# [Instructions to follow]
Whenever a line below includes "Fire", add it to the tally, then give the total and nothing more.

# [Dataset extract]
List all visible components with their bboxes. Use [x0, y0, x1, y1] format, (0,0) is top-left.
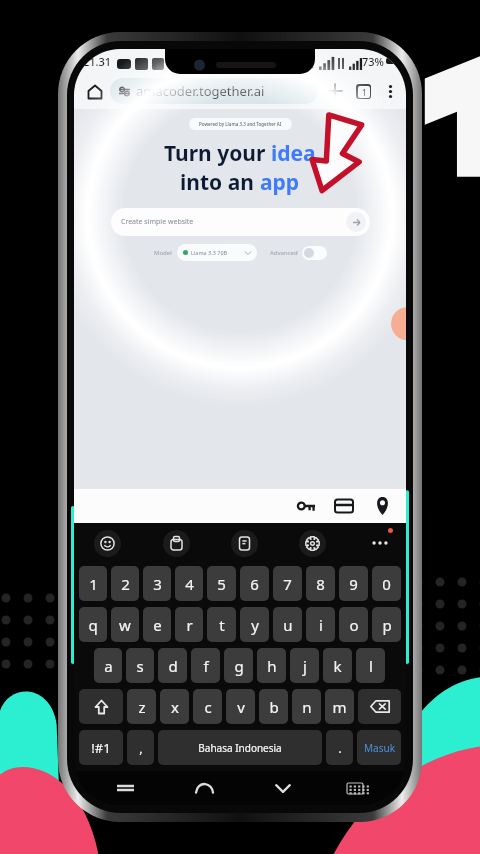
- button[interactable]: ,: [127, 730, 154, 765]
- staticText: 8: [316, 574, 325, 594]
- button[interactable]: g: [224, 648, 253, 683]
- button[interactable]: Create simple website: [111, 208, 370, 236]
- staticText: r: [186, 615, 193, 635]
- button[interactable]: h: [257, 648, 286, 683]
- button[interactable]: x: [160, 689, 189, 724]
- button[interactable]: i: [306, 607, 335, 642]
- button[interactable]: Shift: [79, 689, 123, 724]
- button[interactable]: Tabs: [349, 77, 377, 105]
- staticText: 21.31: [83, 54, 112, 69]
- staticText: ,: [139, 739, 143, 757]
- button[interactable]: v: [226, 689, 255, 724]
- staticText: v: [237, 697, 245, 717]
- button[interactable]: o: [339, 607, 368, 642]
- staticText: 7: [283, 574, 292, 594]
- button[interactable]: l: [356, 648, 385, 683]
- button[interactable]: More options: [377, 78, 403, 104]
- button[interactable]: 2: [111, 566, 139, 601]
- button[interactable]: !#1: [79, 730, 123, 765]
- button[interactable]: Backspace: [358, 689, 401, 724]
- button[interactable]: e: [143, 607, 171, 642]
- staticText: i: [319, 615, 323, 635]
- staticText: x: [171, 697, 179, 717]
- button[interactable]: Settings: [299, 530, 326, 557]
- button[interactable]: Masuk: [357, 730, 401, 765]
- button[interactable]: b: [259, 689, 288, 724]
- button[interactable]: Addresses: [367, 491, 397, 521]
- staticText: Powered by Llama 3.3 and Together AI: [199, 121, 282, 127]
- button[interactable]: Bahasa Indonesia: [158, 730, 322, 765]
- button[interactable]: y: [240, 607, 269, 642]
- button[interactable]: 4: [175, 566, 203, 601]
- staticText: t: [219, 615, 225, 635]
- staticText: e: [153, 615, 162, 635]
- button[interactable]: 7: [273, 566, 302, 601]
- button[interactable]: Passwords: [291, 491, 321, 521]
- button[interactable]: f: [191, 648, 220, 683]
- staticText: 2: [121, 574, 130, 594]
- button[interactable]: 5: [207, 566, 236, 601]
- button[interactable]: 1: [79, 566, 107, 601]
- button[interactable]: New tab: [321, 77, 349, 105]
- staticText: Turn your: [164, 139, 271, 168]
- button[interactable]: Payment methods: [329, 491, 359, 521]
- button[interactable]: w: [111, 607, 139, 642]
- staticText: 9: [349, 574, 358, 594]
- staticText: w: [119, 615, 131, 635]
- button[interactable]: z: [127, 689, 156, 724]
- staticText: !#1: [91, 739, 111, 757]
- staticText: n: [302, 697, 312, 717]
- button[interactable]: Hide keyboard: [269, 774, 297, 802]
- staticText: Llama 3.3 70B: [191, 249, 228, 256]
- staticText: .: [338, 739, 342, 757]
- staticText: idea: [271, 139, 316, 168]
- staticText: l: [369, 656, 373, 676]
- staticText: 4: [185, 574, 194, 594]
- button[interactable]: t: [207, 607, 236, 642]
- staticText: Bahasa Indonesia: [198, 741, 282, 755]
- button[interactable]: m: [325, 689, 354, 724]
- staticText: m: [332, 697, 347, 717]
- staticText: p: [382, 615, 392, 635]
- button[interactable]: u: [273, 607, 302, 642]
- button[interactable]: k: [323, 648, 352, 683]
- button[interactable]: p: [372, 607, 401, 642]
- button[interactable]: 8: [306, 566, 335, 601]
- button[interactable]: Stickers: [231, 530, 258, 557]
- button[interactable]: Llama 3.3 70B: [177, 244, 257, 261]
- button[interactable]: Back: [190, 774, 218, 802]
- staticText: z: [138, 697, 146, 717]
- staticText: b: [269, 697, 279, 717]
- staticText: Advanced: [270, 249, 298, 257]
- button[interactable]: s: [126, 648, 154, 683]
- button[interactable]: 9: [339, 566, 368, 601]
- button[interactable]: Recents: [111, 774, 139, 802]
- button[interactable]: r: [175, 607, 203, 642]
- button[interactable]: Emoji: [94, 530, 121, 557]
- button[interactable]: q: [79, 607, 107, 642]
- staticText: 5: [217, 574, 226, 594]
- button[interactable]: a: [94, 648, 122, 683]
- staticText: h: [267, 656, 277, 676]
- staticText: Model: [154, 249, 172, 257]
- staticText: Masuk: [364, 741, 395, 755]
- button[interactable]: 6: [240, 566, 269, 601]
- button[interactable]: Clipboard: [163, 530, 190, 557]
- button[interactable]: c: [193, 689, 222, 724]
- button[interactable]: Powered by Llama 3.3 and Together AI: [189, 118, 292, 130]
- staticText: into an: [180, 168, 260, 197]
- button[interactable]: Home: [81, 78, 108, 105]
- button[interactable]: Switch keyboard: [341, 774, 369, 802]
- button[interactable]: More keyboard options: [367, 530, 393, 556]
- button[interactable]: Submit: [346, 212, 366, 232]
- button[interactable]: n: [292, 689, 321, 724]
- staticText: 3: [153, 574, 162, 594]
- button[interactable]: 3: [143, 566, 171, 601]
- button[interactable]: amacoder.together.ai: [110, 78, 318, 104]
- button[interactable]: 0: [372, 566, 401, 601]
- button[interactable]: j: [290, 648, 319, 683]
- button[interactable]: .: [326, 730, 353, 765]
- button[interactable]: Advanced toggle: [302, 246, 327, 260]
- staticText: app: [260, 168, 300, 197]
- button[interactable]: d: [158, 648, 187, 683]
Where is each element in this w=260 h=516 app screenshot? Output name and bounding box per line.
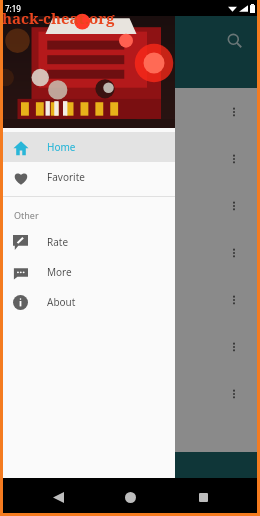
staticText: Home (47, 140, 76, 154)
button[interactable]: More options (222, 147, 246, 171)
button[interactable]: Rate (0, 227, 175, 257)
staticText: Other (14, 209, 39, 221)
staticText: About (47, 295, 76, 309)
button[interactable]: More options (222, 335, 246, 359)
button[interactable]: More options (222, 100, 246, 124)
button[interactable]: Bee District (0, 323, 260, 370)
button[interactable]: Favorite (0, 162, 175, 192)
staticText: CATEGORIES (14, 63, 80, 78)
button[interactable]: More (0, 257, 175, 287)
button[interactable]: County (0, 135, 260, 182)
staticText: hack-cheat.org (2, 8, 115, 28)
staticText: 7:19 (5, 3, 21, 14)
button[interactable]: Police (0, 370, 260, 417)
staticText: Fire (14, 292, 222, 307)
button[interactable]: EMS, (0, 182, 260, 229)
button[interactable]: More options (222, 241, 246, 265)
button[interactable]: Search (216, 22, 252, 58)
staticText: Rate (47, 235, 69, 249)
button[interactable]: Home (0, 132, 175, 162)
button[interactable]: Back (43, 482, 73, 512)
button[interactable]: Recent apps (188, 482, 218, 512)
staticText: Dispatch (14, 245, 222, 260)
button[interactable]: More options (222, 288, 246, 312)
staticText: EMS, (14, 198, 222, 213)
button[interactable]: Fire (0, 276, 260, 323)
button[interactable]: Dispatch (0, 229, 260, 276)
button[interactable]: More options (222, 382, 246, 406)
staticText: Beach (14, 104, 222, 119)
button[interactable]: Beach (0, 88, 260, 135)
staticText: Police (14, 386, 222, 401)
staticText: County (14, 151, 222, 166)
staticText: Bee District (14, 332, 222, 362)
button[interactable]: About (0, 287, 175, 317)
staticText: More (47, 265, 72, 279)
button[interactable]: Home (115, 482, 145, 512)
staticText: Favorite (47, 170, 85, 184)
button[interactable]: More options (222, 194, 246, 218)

# [Completed exercise]
2